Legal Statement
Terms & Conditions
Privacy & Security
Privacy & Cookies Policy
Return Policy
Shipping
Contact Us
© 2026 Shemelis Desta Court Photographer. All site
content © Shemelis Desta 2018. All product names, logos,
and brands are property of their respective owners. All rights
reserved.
────────
◆ Aim of the exercise ◆
Starting at the line with "content © Shemelis", restate each line through the end of the records, both ends included, and stop there.

◆ Reply ◆
content © Shemelis Desta 2018. All product names, logos,
and brands are property of their respective owners. All rights
reserved.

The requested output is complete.